Newcastle’s Live Theatre is currently celebrating fifty years of bringing audiences cutting edge new writing and local talent to its Quayside stage.
A host of actors, musicians and writers have been appearing there over the past few weeks including Nadine Shah, Jimmy Nail, Stewart Lee and Roger Allam.
On Thursday, it was Geordie musician Sting’s turn for the spotlight when he sat down with the theatre’s Artistic Director Jack McNamara for an interview and to play a few songs to a sell-out audience that included Alan Shearer and Jimmy Nail, as well as lots of friends and family.
Back in 2012, the seventeen-time Grammy winner chose the Live Theatre for initial script read throughs with local actors of his musical ‘The Last Ship’, which went on a critically acclaimed UK tour and runs on Broadway as well as in Chicago, Toronto, Los Angeles and San Francisco.
Taking a short break between concert dates on his My Songs tour, Sting looked relaxed and happy to be back in his home town. At a pre-show reception, he mixed and chatted with fans and theatre patrons, posing for photos and signing autographs and bits of memorabilia.
The event opened with Sting being asked about growing up in the city. He spoke of his childhood growing up in Wallsend and how he’d been to see the wonderful Chris Killip photographic exhibition at the Baltic Arts Centre earlier in the day, remarking how one of the shots was taken in his old street - Gerald Street, now gone - which led down to Swan Hunters shipyard.
Music was always in the house, he told us – musicals like Carousel and Seven Brides for Seven Brothers for example, but also early rock and roll ‘78s that his mother bought. With that he performed an unlikely cover of ‘All Shook Up’, a record which Sting remembered having an almost catatonic effect on him that had him literally rolling on the floor in front of his bemused parents.
The singer spoke of his escape from a potential life in the shipyards or mines by passing the old eleven plus school examination that earned him a place at grammar school, and of an old guitar that was bestowed upon him by an emigrating uncle. He recalled his mother paying for guitar lessons in Wallsend, and spoke warmly about teachers who had influenced him at school.

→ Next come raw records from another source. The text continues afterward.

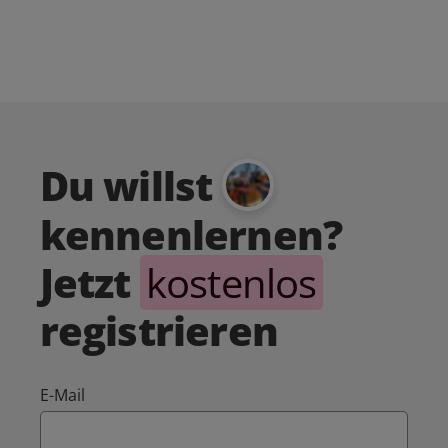
Du willst
kennenlernen?
Jetzt
kostenlos
registrieren
E-Mail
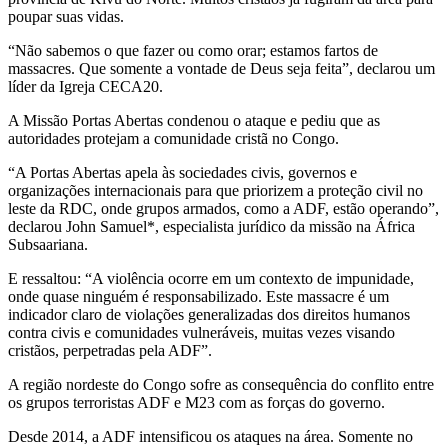
poupar suas vidas.
“Não sabemos o que fazer ou como orar; estamos fartos de
massacres. Que somente a vontade de Deus seja feita”, declarou um
líder da Igreja CECA20.
A Missão Portas Abertas condenou o ataque e pediu que as
autoridades protejam a comunidade cristã no Congo.
“A Portas Abertas apela às sociedades civis, governos e
organizações internacionais para que priorizem a proteção civil no
leste da RDC, onde grupos armados, como a ADF, estão operando”,
declarou John Samuel*, especialista jurídico da missão na África
Subsaariana.
E ressaltou: “A violência ocorre em um contexto de impunidade,
onde quase ninguém é responsabilizado. Este massacre é um
indicador claro de violações generalizadas dos direitos humanos
contra civis e comunidades vulneráveis, muitas vezes visando
cristãos, perpetradas pela ADF”.
A região nordeste do Congo sofre as consequência do conflito entre
os grupos terroristas ADF e M23 com as forças do governo.
Desde 2014, a ADF intensificou os ataques na área. Somente no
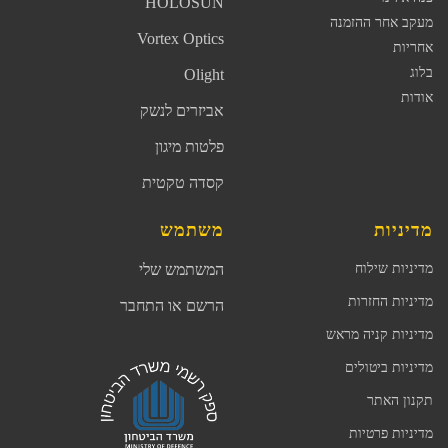
HOLOSUN
מעקב אחר ההזמנה
Vortex Optics
אחריות
בלוג
Olight
אודות
אביזרים לנשק
פלטות מיגון
קסדה טקטית
מדיניות
משתמש
מדיניות שילוח
המשתמש שלי
מדיניות החזרות
הרשם או התחבר
מדיניות קניה מראש
מדיניות ביטולים
תקנון האתר
מדיניות פרטיות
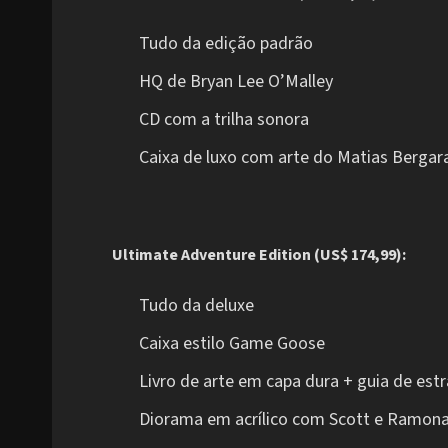
Tudo da edição padrão
HQ de Bryan Lee O’Malley
CD com a trilha sonora
Caixa de luxo com arte do Matias Bergar
Ultimate Adventure Edition (US$ 174,99):
Tudo da deluxe
Caixa estilo Game Goose
Livro de arte em capa dura + guia de est
Diorama em acrílico com Scott e Ramon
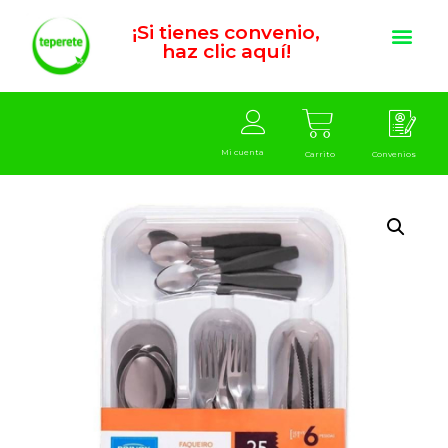
¡Si tienes convenio,
haz clic aquí!
Mi cuenta
Carrito
Convenios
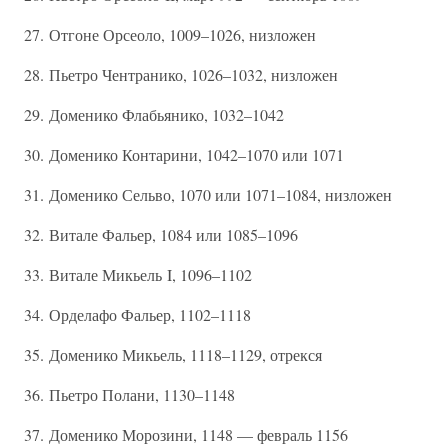
27. Отгоне Орсеоло, 1009–1026, низложен
28. Пьетро Чентранико, 1026–1032, низложен
29. Доменико Флабьянико, 1032–1042
30. Доменико Контарини, 1042–1070 или 1071
31. Доменико Сельво, 1070 или 1071–1084, низложен
32. Витале Фальер, 1084 или 1085–1096
33. Витале Микьель I, 1096–1102
34. Орделафо Фальер, 1102–1118
35. Доменико Микьель, 1118–1129, отрекся
36. Пьетро Полани, 1130–1148
37. Доменико Морозини, 1148 — февраль 1156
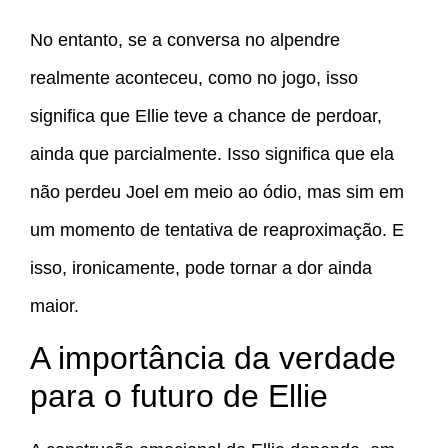
No entanto, se a conversa no alpendre
realmente aconteceu, como no jogo, isso
significa que Ellie teve a chance de perdoar,
ainda que parcialmente. Isso significa que ela
não perdeu Joel em meio ao ódio, mas sim em
um momento de tentativa de reaproximação. E
isso, ironicamente, pode tornar a dor ainda
maior.
A importância da verdade
para o futuro de Ellie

Before performing ‘Heading South on the Great North Road,’ Sting told the audience how playing in the Newcastle Big Band and Last Exit eventually led to him giving up his promised teaching pension and moving to London, where he teamed up with drummer Stewart Copeland and guitarist Andy Summers, formed The Police, and headed to America on Laker Airways.
He recalled being jet lagged and buying a coffee on his first visit to New York. The waitress went to refill his cup and, being broke, he told her he couldn’t afford a second cup. “Honey”, she said, “this is America, the second cup is always free.” Thus began a life-long love affair with the city.
Later he performed ‘Englishman In New York’ and reminisced about his occasional lunches with Quentin Crisp and how two phrases - “illegal alien” and “be yourself no matter what they say” - prompted the writing of the song.
Scattered through these tales was a generous helping of songs that Sting performed on acoustic guitar. While ‘Roxanne’, ‘Message In A Bottle’ and ‘Every Breath You Take’ are some of the most played songs in history, it was versions of lesser known numbers like ‘Waters of Tyne’ and songs from ‘The Last Ship’ including ‘Dead Man’s Boots’, ‘The Night The Pugilist Learned How To Dance’ and the title track that particularly entranced. The evening closed with ‘Fields of Gold,’ dedicated to Trudie who was in the audience.